* [WHAT TO WORK ON]: Beneath this line are the data; copy exactly the part of them that opens with the line containing "(CENTRUL VECHI)" and closes with the line containing "causando uma queda na pressão que atrai o ar", and only that part.

* [Dataset entries]:
Content starts
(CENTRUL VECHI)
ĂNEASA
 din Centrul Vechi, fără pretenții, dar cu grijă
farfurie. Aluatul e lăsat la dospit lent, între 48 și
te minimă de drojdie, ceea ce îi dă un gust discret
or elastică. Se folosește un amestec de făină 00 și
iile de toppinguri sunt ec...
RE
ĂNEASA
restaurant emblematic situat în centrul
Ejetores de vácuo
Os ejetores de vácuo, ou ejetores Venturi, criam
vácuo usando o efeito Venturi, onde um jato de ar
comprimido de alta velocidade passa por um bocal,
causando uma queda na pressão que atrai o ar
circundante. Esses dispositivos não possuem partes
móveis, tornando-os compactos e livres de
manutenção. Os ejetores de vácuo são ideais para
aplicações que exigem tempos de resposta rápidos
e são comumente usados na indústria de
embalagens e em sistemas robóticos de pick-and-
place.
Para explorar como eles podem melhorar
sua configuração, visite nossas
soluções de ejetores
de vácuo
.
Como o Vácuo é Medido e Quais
Content ends
Content starts
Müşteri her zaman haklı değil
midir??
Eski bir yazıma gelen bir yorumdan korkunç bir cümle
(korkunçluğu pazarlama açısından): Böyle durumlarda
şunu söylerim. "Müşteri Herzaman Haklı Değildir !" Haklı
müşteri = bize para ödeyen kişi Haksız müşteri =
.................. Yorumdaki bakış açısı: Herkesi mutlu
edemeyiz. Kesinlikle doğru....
Content ends
Content starts
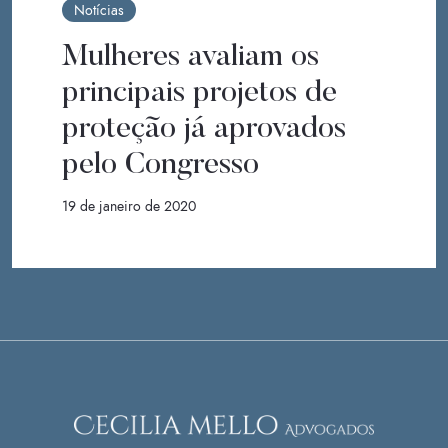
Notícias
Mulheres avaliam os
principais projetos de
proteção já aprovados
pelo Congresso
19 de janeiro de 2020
Content ends
* [OUTPUT FOR THIS TASK]:
(CENTRUL VECHI)
ĂNEASA
 din Centrul Vechi, fără pretenții, dar cu grijă
farfurie. Aluatul e lăsat la dospit lent, între 48 și
te minimă de drojdie, ceea ce îi dă un gust discret
or elastică. Se folosește un amestec de făină 00 și
iile de toppinguri sunt ec...
RE
ĂNEASA
restaurant emblematic situat în centrul
Ejetores de vácuo
Os ejetores de vácuo, ou ejetores Venturi, criam
vácuo usando o efeito Venturi, onde um jato de ar
comprimido de alta velocidade passa por um bocal,
causando uma queda na pressão que atrai o ar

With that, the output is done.